摘要:「追憶」,是中國文人十分青睞的題材;文學,作為記載與傳承往事,追述回憶的生動載體,從古至今扮演著重要角色。在《追憶》一書中,作者宇文所安透過對一篇篇短小但精彩的中國古典文學作品的解讀,向讀者清晰傳達了圍繞「追憶」所產生的種種,在試圖還原往事而非史的過程間,在滿懷驚異的觀看中,將「追憶」的精微與細致娓娓道來,追憶過往,也是對過去的過去更遙遠的追憶。

關鍵詞:追憶、中國古典文學、驚異、觀看

一、追憶的驅力

  「追憶」的第一層驅力,是中國的作家群體對不朽的渴求:「中國古典文學滲透了對不朽的期望,它們成了它的核心主題之一;在中國古典文學裏,到處都可以看到同往事的千絲萬縷的聯。」作者在導論中如是寫到。中國史上的作家們將自己的創作情感投射到讀者身上,渴望後代的讀者透過這一篇篇作品了解自己當時的所思所想,從而在引起感情共鳴的同時(,)達到自身在文學和歷史上的不朽。然而對往事的追憶不僅僅局限於單個的文學創作個體,引用王羲之在《蘭亭集序》中的一句話:「後之視今,亦猶今之視昔」,創作個體的行為在不斷地積累與聚集中構成了中國的文學傳統:每個人都處在被回憶的「中間」位置,回憶在一代代的不斷傳遞之中得以流傳,當前一代回憶過往的一代,後一代又回憶當前的一代。回憶的傳遞,就像是舞臺上不斷上演的戲劇,先前結束的表演總是讓位於後來登場的演出,而退居帷幕之後,經過了幾輪延替後,臺下的觀眾記起的也只有剛剛那幕餘溫未消的場景,而帷幕後那些場演出,不過便是不斷累加遞增的演出場數那毫無意義的數字罷了。書中「墮淚碑」的例子向讀者展示了不同時代的人怎樣將自己固定在追憶的鏈條之上:對於討論的主體羊祜來說,他在此追憶先賢勝士的置酒言詠,「墮淚碑」是積聚回憶的場所,而對於後世的人來說,墮淚碑變成了回憶羊祜德政的象征,以此推之,在追憶的傳承中,不同的人都會將回憶指向同一個回憶的客體--「墮淚碑」,但在每個人眼中它的意義是不盡相同的,對於回憶客體的凝視與回憶逐漸演變成了對於追憶行為本身的回憶,而在這些追憶行為中暗含著對自己「名」之不朽的渴慕。在昔日、今時和以後的時空交錯重疊中,作家們試圖尋找到一種現在對於過去、將來對於現在的肯定與認同,為自己的不朽添加更為有分量的砝碼。

「追憶」的第二層驅力,是中國人「尋根問祖」的普遍情感。

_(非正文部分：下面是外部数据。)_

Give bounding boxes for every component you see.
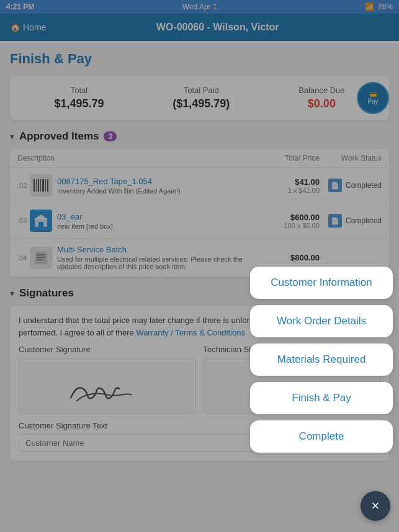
menu-item-customer-info[interactable]: Customer Information [250,267,393,299]
menu-item-finish-pay[interactable]: Finish & Pay [250,382,393,414]
menu-item-materials-required[interactable]: Materials Required [250,344,393,376]
menu-item-work-order-details[interactable]: Work Order Details [250,305,393,337]
context-menu: Customer Information Work Order Details … [250,267,393,453]
close-button[interactable]: × [361,491,390,521]
menu-item-complete[interactable]: Complete [250,420,393,453]
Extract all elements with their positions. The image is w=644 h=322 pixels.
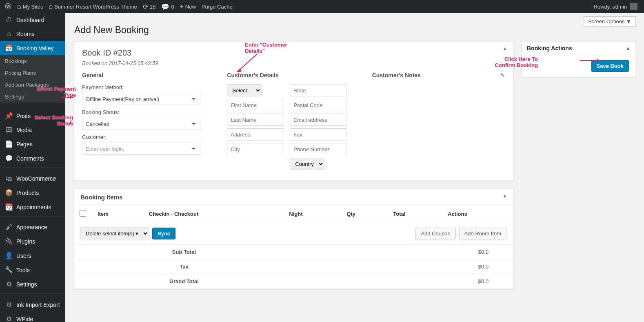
sidebar-item-woocommerce[interactable]: 🛍WooCommerce xyxy=(0,172,65,186)
sidebar-label: Users xyxy=(16,253,31,259)
collapse-icon[interactable]: ▲ xyxy=(502,46,507,51)
sidebar-label: Tools xyxy=(16,267,30,273)
user-icon: 👤 xyxy=(5,252,13,259)
purge-cache-link[interactable]: Purge Cache xyxy=(202,4,233,10)
sidebar-item-dashboard[interactable]: ⏱Dashboard xyxy=(0,13,65,27)
woo-icon: 🛍 xyxy=(5,175,13,182)
sidebar-item-comments[interactable]: 💬Comments xyxy=(0,151,65,165)
first-name-input[interactable] xyxy=(227,99,284,111)
howdy-link[interactable]: Howdy, admin xyxy=(594,4,627,10)
sidebar-item-pages[interactable]: 📄Pages xyxy=(0,137,65,151)
sidebar-item-appointments[interactable]: 📆Appointments xyxy=(0,200,65,214)
sidebar-item-posts[interactable]: 📌Posts xyxy=(0,109,65,123)
email-input[interactable] xyxy=(290,114,347,126)
screen-options-button[interactable]: Screen Options ▼ xyxy=(584,16,636,27)
sidebar-item-users[interactable]: 👤Users xyxy=(0,248,65,263)
booked-on-text: Booked on 2017-04-25 05:42:59 xyxy=(82,60,505,66)
site-name-link[interactable]: ⌂Summer Resort WordPress Theme xyxy=(49,3,137,10)
save-book-button[interactable]: Save Book xyxy=(591,60,629,72)
tax-value: $0.0 xyxy=(294,259,513,274)
product-icon: 📦 xyxy=(5,189,13,197)
calendar-icon: 📅 xyxy=(5,44,13,52)
page-title: Add New Booking xyxy=(74,25,635,36)
sidebar-item-rooms[interactable]: ⌂Rooms xyxy=(0,27,65,41)
edit-icon[interactable]: ✎ xyxy=(500,72,505,78)
general-heading: General xyxy=(82,72,215,78)
customer-details-heading: Customer's Details xyxy=(227,72,360,78)
subtotal-label: Sub Total xyxy=(74,245,294,259)
booking-items-table: Item Checkin - Checkout Night Qty Total … xyxy=(74,206,513,222)
payment-method-label: Payment Method: xyxy=(82,84,215,90)
sidebar-item-plugins[interactable]: 🔌Plugins xyxy=(0,234,65,248)
wrench-icon: 🔧 xyxy=(5,266,13,274)
sidebar-label: Comments xyxy=(16,155,44,162)
gear-icon: ⚙ xyxy=(5,301,13,309)
sidebar-label: Dashboard xyxy=(16,17,44,23)
wp-logo[interactable]: ⓦ xyxy=(5,2,11,11)
sidebar-item-products[interactable]: 📦Products xyxy=(0,186,65,200)
customer-select[interactable]: Enter user login. xyxy=(82,143,200,155)
comments-link[interactable]: 💬0 xyxy=(161,3,174,11)
sidebar-label: Settings xyxy=(16,281,37,288)
city-input[interactable] xyxy=(227,143,284,155)
home-icon: ⌂ xyxy=(49,3,53,10)
plus-icon: + xyxy=(180,3,183,10)
state-input[interactable] xyxy=(290,84,347,96)
payment-method-select[interactable]: Offline Payment(Pay on arrival) xyxy=(82,93,200,105)
booking-detail-box: ▲ Book ID #203 Booked on 2017-04-25 05:4… xyxy=(73,41,513,180)
main-content: Screen Options ▼ Add New Booking ▲ Book … xyxy=(65,13,644,322)
sidebar-label: Appointments xyxy=(16,204,51,210)
customer-label: Customer: xyxy=(82,134,215,140)
updates-link[interactable]: ⟳15 xyxy=(143,3,155,11)
sidebar-label: Booking Valley xyxy=(16,45,54,51)
booking-items-box: ▲ Booking Items Item Checkin - Checkout … xyxy=(73,188,513,289)
my-sites-link[interactable]: ⌂My Sites xyxy=(17,3,43,10)
address-input[interactable] xyxy=(227,128,284,141)
subitem-pricing[interactable]: Pricing Plans xyxy=(0,67,65,79)
sidebar-label: Plugins xyxy=(16,238,35,245)
sidebar-item-tools[interactable]: 🔧Tools xyxy=(0,263,65,277)
avatar[interactable] xyxy=(630,3,637,10)
booking-status-select[interactable]: Cancelled xyxy=(82,118,200,130)
fax-input[interactable] xyxy=(290,128,347,141)
new-label: New xyxy=(185,4,196,10)
new-link[interactable]: +New xyxy=(180,3,195,10)
subitem-bookings[interactable]: Bookings xyxy=(0,55,65,67)
col-night: Night xyxy=(283,206,341,222)
col-qty: Qty xyxy=(341,206,387,222)
home-icon: ⌂ xyxy=(17,3,21,10)
sidebar-label: Media xyxy=(16,127,32,133)
select-all-checkbox[interactable] xyxy=(80,210,86,217)
sidebar-item-media[interactable]: 🖼Media xyxy=(0,123,65,137)
bulk-action-select[interactable]: Delete select item(s) ▾ xyxy=(80,227,149,239)
last-name-input[interactable] xyxy=(227,114,284,126)
add-coupon-button[interactable]: Add Coupon xyxy=(415,228,455,239)
phone-input[interactable] xyxy=(290,143,347,155)
col-item: Item xyxy=(92,206,143,222)
sync-button[interactable]: Sync xyxy=(152,228,175,239)
grandtotal-label: Grand Total xyxy=(74,274,294,289)
add-room-item-button[interactable]: Add Room Item xyxy=(459,228,506,239)
collapse-icon[interactable]: ▲ xyxy=(626,45,631,51)
postal-code-input[interactable] xyxy=(290,99,347,111)
sidebar-item-settings[interactable]: ⚙Settings xyxy=(0,277,65,291)
media-icon: 🖼 xyxy=(5,126,13,134)
sidebar-item-booking-valley[interactable]: 📅Booking Valley xyxy=(0,41,65,55)
sidebar-item-wpide[interactable]: ⚙WPide xyxy=(0,312,65,322)
country-select[interactable]: Country xyxy=(290,158,324,170)
col-total: Total xyxy=(387,206,442,222)
sidebar-item-ink-import[interactable]: ⚙Ink Import Export xyxy=(0,297,65,312)
subitem-addition[interactable]: Addition Packages xyxy=(0,79,65,91)
title-select[interactable]: Select xyxy=(227,84,262,96)
howdy-label: Howdy, admin xyxy=(594,4,627,10)
booking-actions-box: Booking Actions ▲ Save Book xyxy=(522,41,636,77)
col-checkin: Checkin - Checkout xyxy=(143,206,283,222)
collapse-icon[interactable]: ▲ xyxy=(502,193,507,199)
admin-sidebar: ⏱Dashboard ⌂Rooms 📅Booking Valley Bookin… xyxy=(0,13,65,322)
tax-label: Tax xyxy=(74,259,294,274)
subitem-settings[interactable]: Settings xyxy=(0,91,65,103)
updates-count: 15 xyxy=(150,4,155,10)
pin-icon: 📌 xyxy=(5,112,13,120)
page-icon: 📄 xyxy=(5,140,13,148)
sidebar-item-appearance[interactable]: 🖌Appearance xyxy=(0,220,65,234)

「古典文學常常從自身複製出自身,用已有的內容來充實心的期望,從往事中尋找根據,拿前人的行為和作品來印證今日的複現。」較之於第一層面,「追憶」的範圍從文人擴展到了普通百姓,從古擴展到了今,從而形成了跨越文化界線和時空範圍的普遍動力。每一代的人總是渴望著向前追尋,中國人來所重視的「族譜」、「祠堂」等屬於先人的遺跡(,)便是對「追憶」的最好表方式:這些已經冰冷的躺在紙上的名字(,)抑或是豎在靈堂的牌位所具有的意義,是仍然活著的人從他們的祖先那裏尋得的「基礎」、「證據」、「依靠」,每一代的人都為他們祖先所遺留下來的東西建構意義,表現著他們對祖先的追尋,然而這種「慎終追遠」式的追尋實際上所要表達的是一種對自我身份的認同,一種從先人那裏尋求安慰的最直接方式,對於後代的人來說,這是再簡便,也是再實用不過的方式了。

 「追憶」的第三層驅力,從前兩層中的個人情感中跳出來,延伸到了社會需求方面。作為「一雙警覺的眼睛」,追憶的行為起著「以史為鏡」、引以為戒的作用,時刻提醒後代的人們不要重蹈落魄前輩們的覆轍;在追憶行為的傳遞過程中,「規訓」一詞成為探討的焦點,如同一個全部裝有透明玻璃門窗的監獄,犯人時時刻刻處於被監視當中,由於被觀看的無法預料性,因為形成了犯人的自我規訓,這種情況也存在在追憶的過程中,在不斷地對前人的反思中,每個處在現代時的人都會戰戰兢兢的對待前輩們的過失,以免於後人對他們的詬病。當然,追憶行為還能使後代的人們產生模仿前人行為的動:通過回顧祖先的光輝史,他們試圖通過整個社會所遵循的程式化的儀式過程,來宣誓與以往輝煌時代的同質性,從而重現先人的光輝歲月。然而,社會需求並不總是朝向一個方向發展,當孔子所處的時代來臨,當周王朝禮崩樂壞之時,回周禮在那樣一個諸侯相互撻伐的時代已然是不能實現,追憶的行為便成為對過往道德的一種記錄載體,變成了一種對自己所認同的道德價值觀念的傳承,將「眼前實有的東西轉化為遙遠的渴慕對象」,從而降低傳統斷裂的危險,也作為一種對社會不滿的非暴力抗爭。